Mantan Direktur Pengelolaan Informasi Administrasi Direktorat Jenderal Kependudukan dan Pencatatan Sipil Kementerian Dalam Negeri Sugiharto pernah dilaporkan oleh Handika Honggowongso, kuasa hukum PT Lintas Bumi Lestari, di Kepolisian Polda Metro Jaya. Laporan itu terkait dengan penetapan konsorsium yang dipimpin Perusahaan Nagara RI sebagai pemenang lelang proyek E-KTP.
Informasi ini diungkapkan oleh jaksa penuntut umum pada KPK dalam surat dakwaan Sugiharto. Sebagai pejabat pembuat komitmen, Sugiharto diduga memperkaya diri sendiri dan orang lain menggunakan proyek e-KTP sehingga merugikan negara Rp 2,3 triliun.
"Bahwa atas penetapan konsorsium PNRI sebagai pemenang lelang, pada tanggal 13 September 2011 Terdakwa II dan Drajat Wisnu Setyawan dilaporkan dengan sangkaan melakukan tindak pidana penipuan, penggelapan, pelanggaran praktek monopoli dan persaingan usaha serta pelanggaran keterbukaan informasi publik," kata jaksa Taufiq Ibnugroho.
Atas laporan itu, Sugiharto berkoordinasi dengan Ketua Komisi II DPR Chaeruman Harahap. Selanjutnya, Chaeruman menemui pengacara Hotma Sitompul untuk meminta bantuan hukum atas laporan tersebut.

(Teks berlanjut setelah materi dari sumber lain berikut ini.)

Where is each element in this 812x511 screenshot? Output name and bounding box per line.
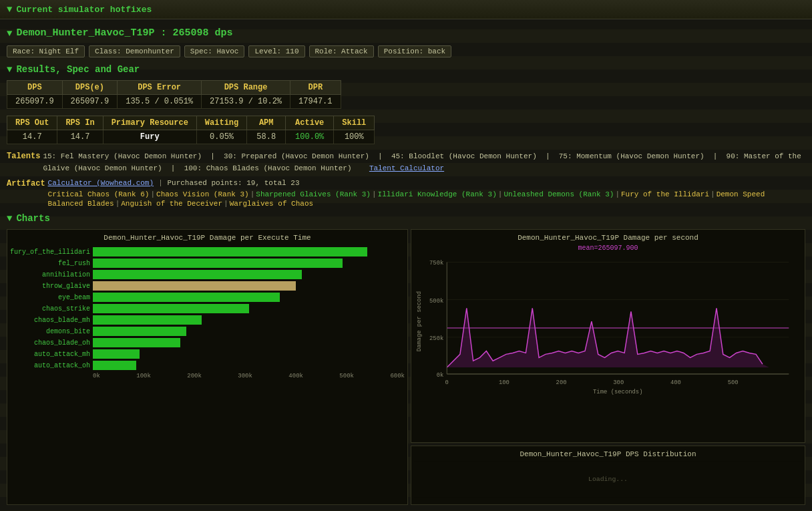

Mantan Dirjen Dukcapil Kemendagri Irman lalu memerintahkan Sugiharto untuk meminta sejumlah uang kepada rekanan atau vendor yang ikut mengerjakan proyek pengadaan dan penerapan KTP elektronik. Sugiharto lantas meminta uang kepada Anang Sudiharjo sebesar US$ 200 ribu dan kepada Paulus Tanos sebesar US$ 200 ribu. Uang itu lalu digunakan untuk membayar Hotma.
Duit yang digunakan untuk membayar Hotma tak hanya berasal dari vendor. Jaksa menyebut Sugiharto juga menggunakan uang yang berasal dari anggaran Kementerian Dalam Negeri sebesar Rp 142 juta untuk membayar jasa pengacara.